> **Exercise**: Because the entries hold pictures, reproduce only their words, exactly as written.

=== Data for processing ===

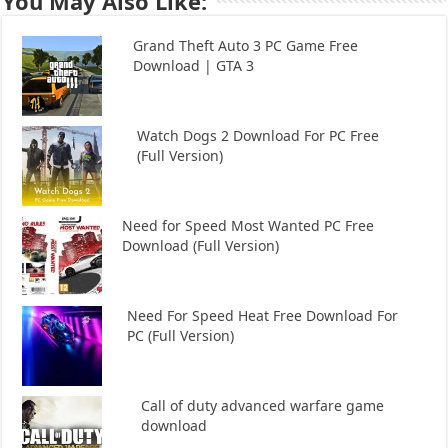
You May Also Like:
Grand Theft Auto 3 PC Game Free
Download | GTA 3
Watch Dogs 2 Download For PC Free
(Full Version)
Need for Speed Most Wanted PC Free
Download (Full Version)
Need For Speed Heat Free Download For
PC (Full Version)
Call of duty advanced warfare game
download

===

> **Answer to this exercise**:
You May Also Like:
Grand Theft Auto 3 PC Game Free
Download | GTA 3
Watch Dogs 2 Download For PC Free
(Full Version)
Need for Speed Most Wanted PC Free
Download (Full Version)
Need For Speed Heat Free Download For
PC (Full Version)
Call of duty advanced warfare game
download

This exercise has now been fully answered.